Propensity score matching
Although a random assignment design is widely seen as the “gold standard” for evaluating program impacts, it is not always possible or acceptable to implement random assignment. A common alternative is to construct a comparison group whose outcomes will be compared with the outcomes of those who receive program services. One approach to identifying comparison group members that has shown some promise and has recently been attracting attention is propensity score matching. This technique was first developed for evaluating non-experimentally the effects of differing forms of medical treatment.
Ideally, a matched comparison group is constructed by finding, for each member of the program group, a comparison group member who is identical in terms of all characteristics that affect outcomes. In practical terms, this is not possible. In propensity score matching, a “propensity score” is calculated for each member of the program group member and each potential comparison group member. The propensity score is a measure of the estimated likelihood (or “propensity”) of an individual being observed in the program group rather than in the comparison group given their observed characteristics. Therefore, the propensity score serves as a composite indicator of multiple individual-specific characteristics (or covariates). For each program group member, the potential comparison group member with the closest propensity score is selected for the comparison group.
Propensity score matching has been applied to the evaluation of social programs, and, in some cases at least, the use of this technique has permitted researchers to reproduce the findings from experimental studies.
For a promising result, see:
Dehejia, R. H., & Wahba, S. (1999). Causal effects in nonexperimental studies: Reevaluating the evaluation of training programs. Journal of the American Statistical Association, 94: 1053–1062.
However, researchers in two more recent studies were unable, using propensity score matching, to replicate experimental results, raising questions about how effective a tool propensity score matching can be.

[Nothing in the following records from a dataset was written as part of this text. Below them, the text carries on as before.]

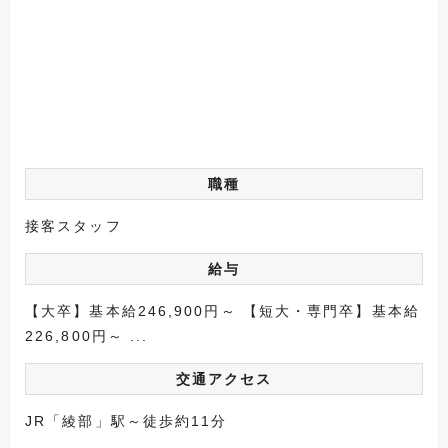
職種
接客スタッフ
給与
【大卒】基本給246,900円～ 【短大・専門卒】基本給
226,800円～ ...
交通アクセス
JR「綾部」駅～徒歩約11分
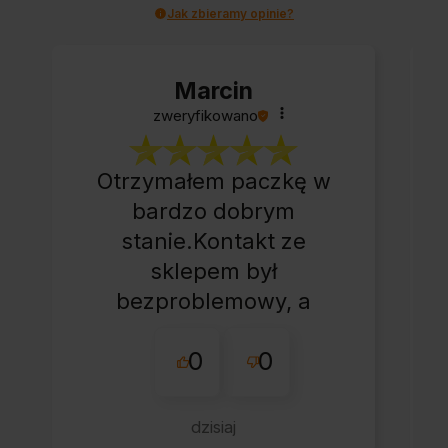
Jak zbieramy opinie?
Marcin
zweryfikowano
Otrzymałem paczkę w
bardzo dobrym
stanie.Kontakt ze
sklepem był
bezproblemowy, a
całe zamówienie
0
0
przebiegło sprawnie.
dzisiaj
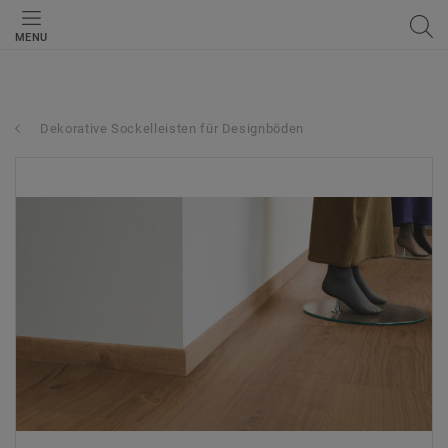
MENU
Dekorative Sockelleisten für Designböden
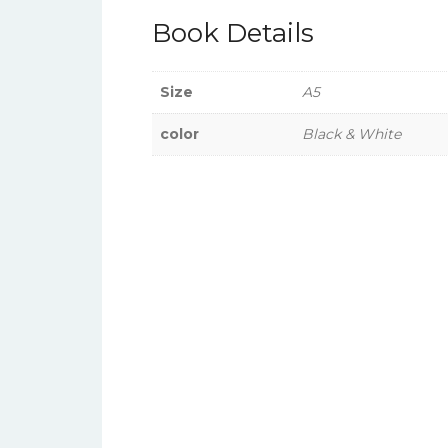
Book Details
Size
A5
color
Black & White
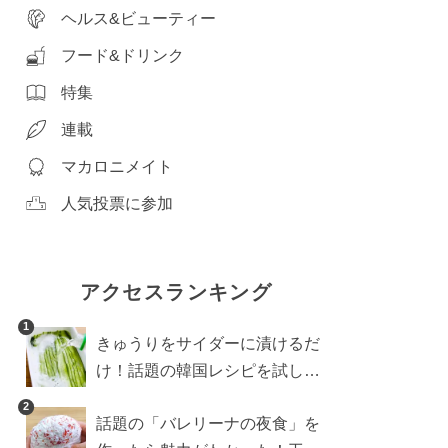
ヘルス&ビューティー
フード&ドリンク
特集
連載
マカロニメイト
人気投票に参加
アクセスランキング
1
きゅうりをサイダーに漬けるだ
け！話題の韓国レシピを試した
ら想像以上にアリでした
2
話題の「バレリーナの夜食」を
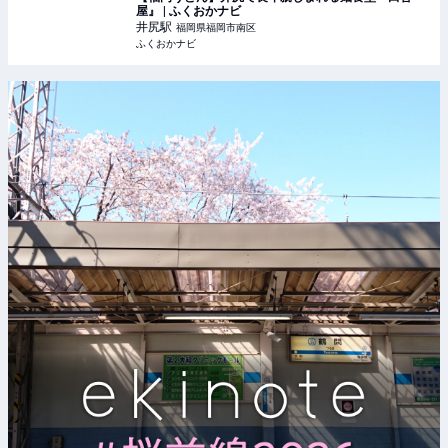
屋』 | ふくおかナビ
井尻
駅
福岡県福岡市南区
ふくおかナビ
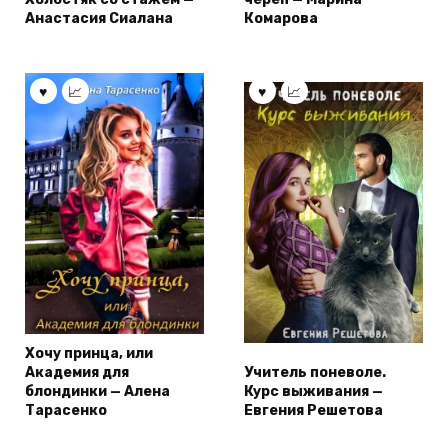
Анастасия Сиалана
Комарова
Хочу принца, или
Академия для
Учитель поневоле.
блондинки — Алена
Курс выживания —
Тарасенко
Евгения Решетова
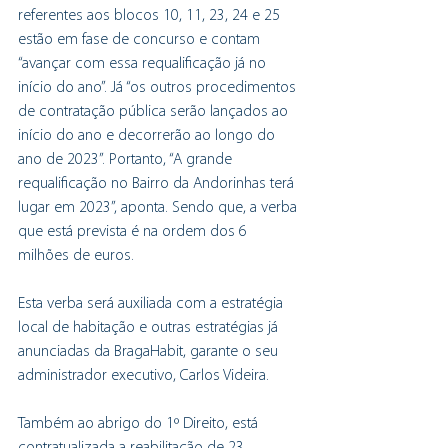
referentes aos blocos 10, 11, 23, 24 e 25 
estão em fase de concurso e contam 
“avançar com essa requalificação já no 
início do ano”. Já “os outros procedimentos 
de contratação pública serão lançados ao 
início do ano e decorrerão ao longo do 
ano de 2023”. Portanto, “A grande 
requalificação no Bairro da Andorinhas terá 
lugar em 2023”, aponta. Sendo que, a verba 
que está prevista é na ordem dos 6 
milhões de euros.  
Esta verba será auxiliada com a estratégia 
local de habitação e outras estratégias já 
anunciadas da BragaHabit, garante o seu 
administrador executivo, Carlos Videira. 
Também ao abrigo do 1º Direito, está 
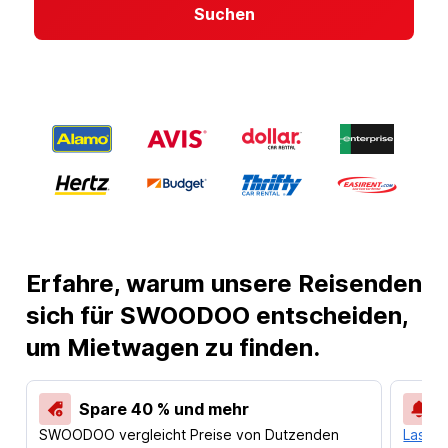
Suchen
Erfahre, warum unsere Reisenden
sich für SWOODOO entscheiden,
um Mietwagen zu finden.
Spare 40 % und mehr
SWOODOO vergleicht Preise von Dutzenden
Lass d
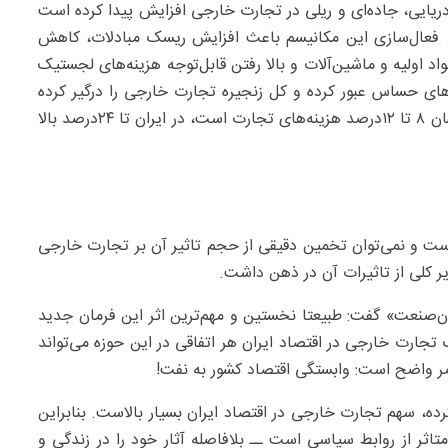
ریایی، جاده‌ای و ریلی در تجارت خارجی افزایش پیدا کرده است
. فعال‌سازی این مکانیسم باعث افزایش ریسک مبادلات، کاهش
د اولیه و ماشین‌آلات و بالا رفتن قابل‌توجه هزینه‌های لجستیک
الاهای حساس عبور کرده و کل زنجیره تجارت خارجی را درگیر کرده
است. کارشناسان بر این باورند که هزینه لجستیک که در جهان ۸ تا ۱۲‌درصد هزینه‌های تجارت است، در ایران تا ۲۴‌درصد بالا
ست و نمی‌توان تخمین دقیقی از حجم تاثیر آن بر تجارت خارجی
 کلی از تاثیرات آن در ذهن داشت.
ن‌صنعت» گفت: طبیعتا نخستین و مهم‌ترین اثر این فرمان جدید
جارت خارجی در اقتصاد ایران هر اتفاقی در این حوزه می‌تواند
 امر واضح است: وابستگی اقتصاد کشور به نفت!
رده، سهم تجارت خارجی در اقتصاد ایران بسیار بالاست. بنابراین
اثر از روابط سیاسی است ــ بلافاصله آثار خود را در زندگی و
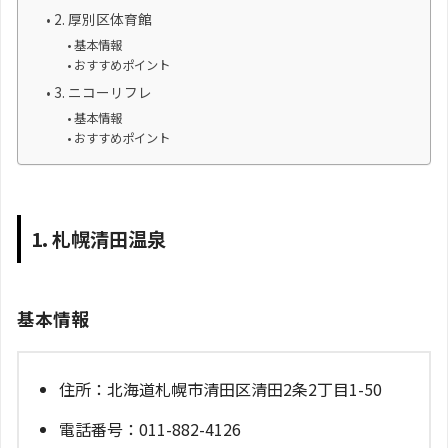
2. 厚別区体育館
基本情報
おすすめポイント
3. ニコーリフレ
基本情報
おすすめポイント
1. 札幌清田温泉
基本情報
住所：北海道札幌市清田区清田2条2丁目1-50
電話番号：011-882-4126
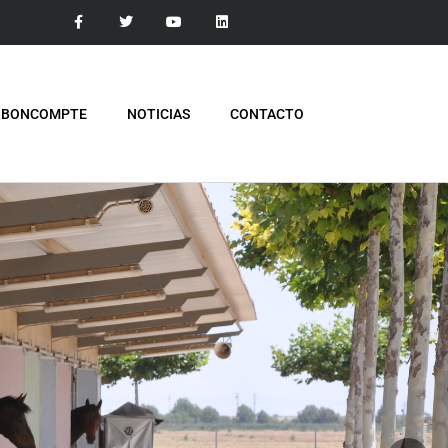
 BONCOMPTE
NOTICIAS
CONTACTO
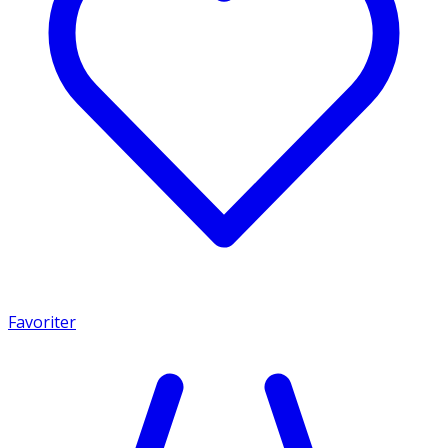
Favoriter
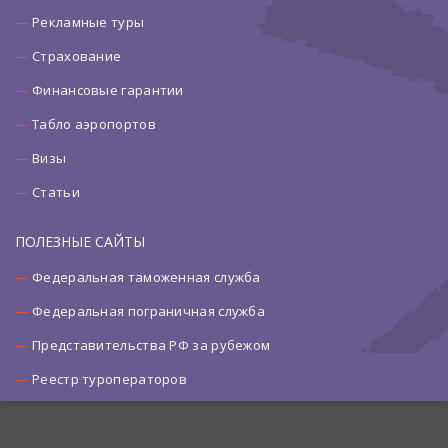
Рекламные туры
Страхование
Финансовые гарантии
Табло аэропортов
Визы
Статьи
ПОЛЕЗНЫЕ САЙТЫ
Федеральная таможенная служба
Федеральная пограничная служба
Представительства РФ за рубежом
Реестр туроператоров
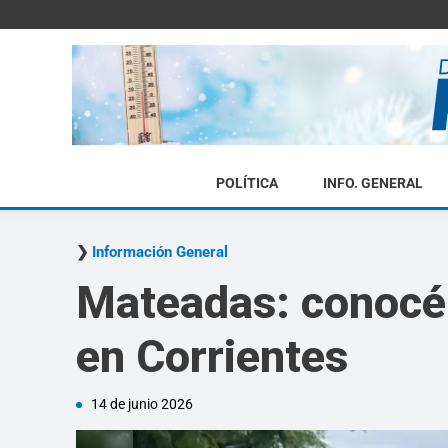
POLÍTICA
INFO. GENERAL
Información General
Mateadas: conocé 
en Corrientes
14 de junio 2026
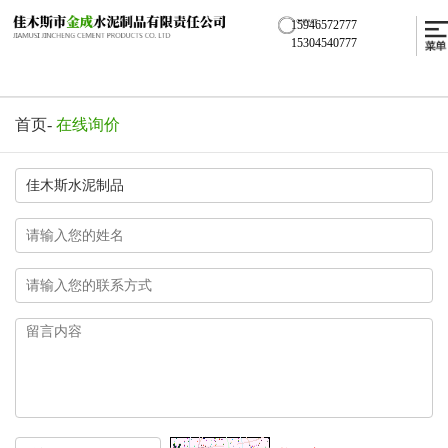
15946572777
15304540777
首页
-
在线询价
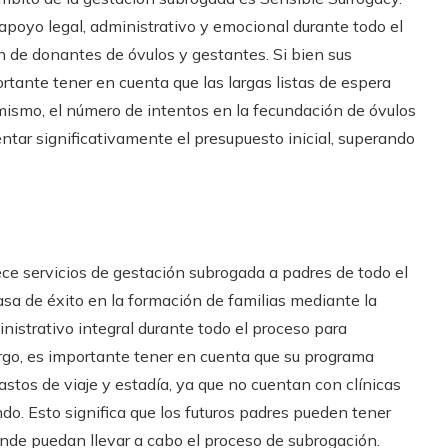
apoyo legal, administrativo y emocional durante todo el
 de donantes de óvulos y gestantes. Si bien sus
rtante tener en cuenta que las largas listas de espera
mismo, el número de intentos en la fecundación de óvulos
entar significativamente el presupuesto inicial, superando
ece servicios de gestación subrogada a padres de todo el
asa de éxito en la formación de familias mediante la
istrativo integral durante todo el proceso para
argo, es importante tener en cuenta que su programa
astos de viaje y estadía, ya que no cuentan con clínicas
do. Esto significa que los futuros padres pueden tener
donde puedan llevar a cabo el proceso de subrogación.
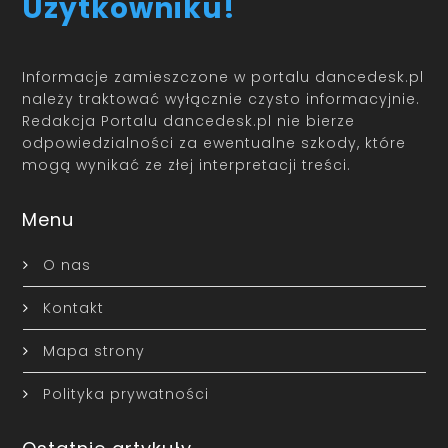
Użytkowniku!
Informacje zamieszczone w portalu dancedesk.pl
należy traktować wyłącznie czysto informacyjnie.
Redakcja Portalu dancedesk.pl nie bierze
odpowiedzialności za ewentualne szkody, które
mogą wynikać ze złej interpretacji treści.
Menu
O nas
Kontakt
Mapa strony
Polityka prywatności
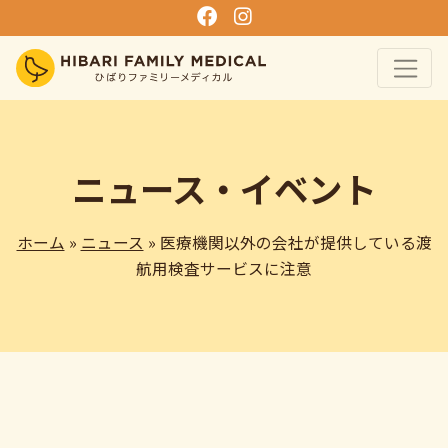
ニュース・イベント
ホーム
»
ニュース
» 医療機関以外の会社が提供している渡
航用検査サービスに注意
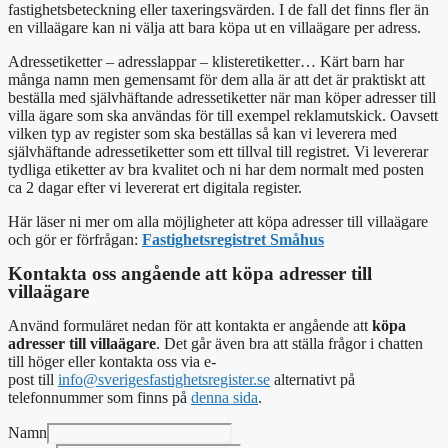
fastighetsbeteckning eller taxeringsvärden. I de fall det finns fler än
en villaägare kan ni välja att bara köpa ut en villaägare per adress.
Adressetiketter – adresslappar – klisteretiketter… Kärt barn har
många namn men gemensamt för dem alla är att det är praktiskt att
beställa med självhäftande adressetiketter när man köper adresser till
villa ägare som ska användas för till exempel reklamutskick. Oavsett
vilken typ av register som ska beställas så kan vi leverera med
självhäftande adressetiketter som ett tillval till registret. Vi levererar
tydliga etiketter av bra kvalitet och ni har dem normalt med posten
ca 2 dagar efter vi levererat ert digitala register.
Här läser ni mer om alla möjligheter att köpa adresser till villaägare
och gör er förfrågan:
Fastighetsregistret Småhus
Kontakta oss angående att köpa adresser till
villaägare
Använd formuläret nedan för att kontakta er angående att
köpa
adresser till villaägare
. Det går även bra att ställa frågor i chatten
till höger eller kontakta oss via e-
post
till
info@sverigesfastighetsregister.se
alternativt
på
telefonnummer som finns på
denna sida
.
Namn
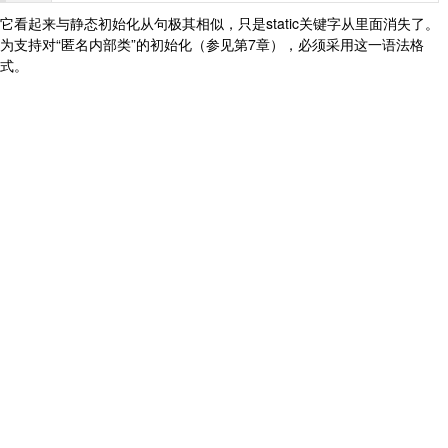
它看起来与静态初始化从句极其相似，只是static关键字从里面消失了。
为支持对“匿名内部类”的初始化（参见第7章），必须采用这一语法格
式。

To read about an attempt to replicate findings from an experimental evaluation of youth drop-out prevention programs, see:
Agodini, R., & Dynarski, M. (2001). Are experiments the only option? A look at dropout prevention programs. Document No. PR01-71. Princeton, NJ: Mathematica Policy Research, Inc., accessible at www.mathematica-mpr.com/publications.
To read about an attempt to replicate findings from an experimental evaluation of welfare-to-work programs, see:
Bloom, H. S., Michalopoulos, C., Hill, C. J., & Lei, Y. (2002). Can nonexperimental comparison group methods match the findings from a random assignment evaluation of mandatory welfare-to-work programs? New York, NY: Manpower Demonstration Research Corporation, accessible at www.mdrc.org/publications/66/full.pdf.